Une affaire de censure historique pourrait être portée devant la Cour suprême, le juge Alito ayant suspendu l’ordonnance interdisant à la Maison-Blanche d’entrer en contact avec les médias sociaux.

Le juge Samuel Alito de la Cour suprême des États-Unis a suspendu jeudi une ordonnance qui aurait empêché l’administration Biden de communiquer avec les entreprises de médias sociaux après que deux juridictions inférieures ont estimé que des responsables gouvernementaux clés avaient probablement violé le premier amendement en faisant pression sur les entreprises pour qu’elles censurent les informations sur le Covid-19.
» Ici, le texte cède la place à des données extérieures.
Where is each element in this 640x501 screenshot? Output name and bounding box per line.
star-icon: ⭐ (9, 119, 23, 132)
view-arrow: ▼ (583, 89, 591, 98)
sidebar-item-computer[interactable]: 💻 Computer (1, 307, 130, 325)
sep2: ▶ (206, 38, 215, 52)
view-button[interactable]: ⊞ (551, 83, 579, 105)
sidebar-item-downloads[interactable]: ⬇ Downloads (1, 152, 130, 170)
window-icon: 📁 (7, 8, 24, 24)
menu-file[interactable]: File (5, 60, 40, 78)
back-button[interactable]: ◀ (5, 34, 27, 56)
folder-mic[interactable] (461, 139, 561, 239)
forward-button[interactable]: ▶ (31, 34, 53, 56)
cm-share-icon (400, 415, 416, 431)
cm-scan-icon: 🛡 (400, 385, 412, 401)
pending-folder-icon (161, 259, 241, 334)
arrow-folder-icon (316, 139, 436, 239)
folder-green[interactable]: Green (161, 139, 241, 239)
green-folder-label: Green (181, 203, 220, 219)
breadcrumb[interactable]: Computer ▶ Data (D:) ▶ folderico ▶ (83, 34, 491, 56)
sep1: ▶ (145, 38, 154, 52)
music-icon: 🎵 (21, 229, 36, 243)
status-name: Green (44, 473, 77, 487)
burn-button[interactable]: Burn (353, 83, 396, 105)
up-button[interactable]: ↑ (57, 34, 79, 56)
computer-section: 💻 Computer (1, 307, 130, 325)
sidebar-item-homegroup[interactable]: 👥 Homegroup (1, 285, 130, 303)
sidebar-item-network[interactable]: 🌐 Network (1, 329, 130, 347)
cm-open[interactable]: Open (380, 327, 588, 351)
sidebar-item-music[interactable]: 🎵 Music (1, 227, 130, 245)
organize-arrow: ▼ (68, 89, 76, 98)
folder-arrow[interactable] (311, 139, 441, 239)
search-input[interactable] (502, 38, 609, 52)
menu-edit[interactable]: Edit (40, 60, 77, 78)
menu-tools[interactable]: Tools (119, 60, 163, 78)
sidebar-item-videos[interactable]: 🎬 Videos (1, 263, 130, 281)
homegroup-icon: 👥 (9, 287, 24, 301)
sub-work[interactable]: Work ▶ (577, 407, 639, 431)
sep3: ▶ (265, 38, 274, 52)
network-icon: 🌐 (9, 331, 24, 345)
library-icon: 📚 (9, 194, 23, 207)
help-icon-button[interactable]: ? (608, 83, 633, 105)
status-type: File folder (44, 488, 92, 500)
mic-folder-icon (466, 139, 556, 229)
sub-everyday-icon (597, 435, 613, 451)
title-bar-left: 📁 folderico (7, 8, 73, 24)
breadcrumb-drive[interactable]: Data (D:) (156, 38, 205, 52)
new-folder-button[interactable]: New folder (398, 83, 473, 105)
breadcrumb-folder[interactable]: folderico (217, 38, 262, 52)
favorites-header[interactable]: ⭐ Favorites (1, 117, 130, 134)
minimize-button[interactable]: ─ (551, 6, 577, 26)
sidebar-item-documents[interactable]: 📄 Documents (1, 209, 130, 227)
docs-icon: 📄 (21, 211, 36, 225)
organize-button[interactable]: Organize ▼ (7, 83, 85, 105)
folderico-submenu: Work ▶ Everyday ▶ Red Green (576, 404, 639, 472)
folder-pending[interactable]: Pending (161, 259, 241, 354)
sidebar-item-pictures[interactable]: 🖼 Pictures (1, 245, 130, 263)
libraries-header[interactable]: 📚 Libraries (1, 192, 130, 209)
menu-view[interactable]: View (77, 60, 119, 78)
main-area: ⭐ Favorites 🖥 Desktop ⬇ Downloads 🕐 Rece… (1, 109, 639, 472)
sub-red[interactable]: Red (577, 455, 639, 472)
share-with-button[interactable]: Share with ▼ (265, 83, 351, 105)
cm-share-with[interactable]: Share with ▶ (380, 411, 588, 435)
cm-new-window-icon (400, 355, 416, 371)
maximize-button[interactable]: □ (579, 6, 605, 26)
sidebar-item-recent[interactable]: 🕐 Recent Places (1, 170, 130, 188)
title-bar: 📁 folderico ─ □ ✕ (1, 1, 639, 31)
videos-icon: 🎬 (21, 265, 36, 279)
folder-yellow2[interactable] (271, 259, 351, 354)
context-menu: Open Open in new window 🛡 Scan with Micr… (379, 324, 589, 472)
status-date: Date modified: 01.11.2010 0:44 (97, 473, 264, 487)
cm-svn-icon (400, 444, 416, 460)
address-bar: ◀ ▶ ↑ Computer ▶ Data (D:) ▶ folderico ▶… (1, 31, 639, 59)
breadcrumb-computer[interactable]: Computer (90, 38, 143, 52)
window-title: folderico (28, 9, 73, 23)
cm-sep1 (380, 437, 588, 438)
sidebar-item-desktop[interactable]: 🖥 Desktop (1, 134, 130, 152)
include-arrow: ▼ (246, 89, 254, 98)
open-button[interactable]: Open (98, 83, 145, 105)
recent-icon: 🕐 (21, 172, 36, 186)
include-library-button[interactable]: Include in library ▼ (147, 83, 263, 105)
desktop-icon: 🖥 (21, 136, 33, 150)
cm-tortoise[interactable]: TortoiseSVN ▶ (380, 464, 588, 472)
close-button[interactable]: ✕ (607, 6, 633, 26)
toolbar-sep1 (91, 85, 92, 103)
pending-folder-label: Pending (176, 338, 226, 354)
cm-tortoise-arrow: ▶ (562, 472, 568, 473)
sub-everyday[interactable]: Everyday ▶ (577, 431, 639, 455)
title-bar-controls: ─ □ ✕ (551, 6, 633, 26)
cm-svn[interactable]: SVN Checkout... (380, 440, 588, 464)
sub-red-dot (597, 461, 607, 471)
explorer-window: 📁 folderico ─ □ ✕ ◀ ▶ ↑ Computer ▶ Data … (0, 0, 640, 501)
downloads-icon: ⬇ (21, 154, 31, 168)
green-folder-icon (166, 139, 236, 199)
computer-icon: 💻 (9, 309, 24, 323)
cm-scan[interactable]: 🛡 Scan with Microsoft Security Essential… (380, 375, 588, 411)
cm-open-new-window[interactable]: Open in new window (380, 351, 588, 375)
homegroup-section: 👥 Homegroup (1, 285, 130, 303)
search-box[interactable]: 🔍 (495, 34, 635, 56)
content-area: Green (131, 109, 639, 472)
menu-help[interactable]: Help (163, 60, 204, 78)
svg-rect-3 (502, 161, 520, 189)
supreme court biden censorship feature

Le juge Samuel Alito de la Cour suprême des États-Unis a suspendu jeudi une ordonnance qui aurait empêché l’administration Biden de communiquer avec les entreprises de médias sociaux après que deux juridictions inférieures eurent estimé que des responsables gouvernementaux clés avaient probablement violé le premier amendement en faisant pression sur ces entreprises pour qu’elles censurent les informations relatives au Covid-19.

La décision de M. Alito suspend temporairement l’injonction prononcée le 4 juillet par un juge fédéral dans l’affaire Missouri et al. contre Biden et al. et confirmée le 8 septembre par la cour d’appel du cinquième circuit des États-Unis.

L’injonction devait prendre effet le 18 septembre.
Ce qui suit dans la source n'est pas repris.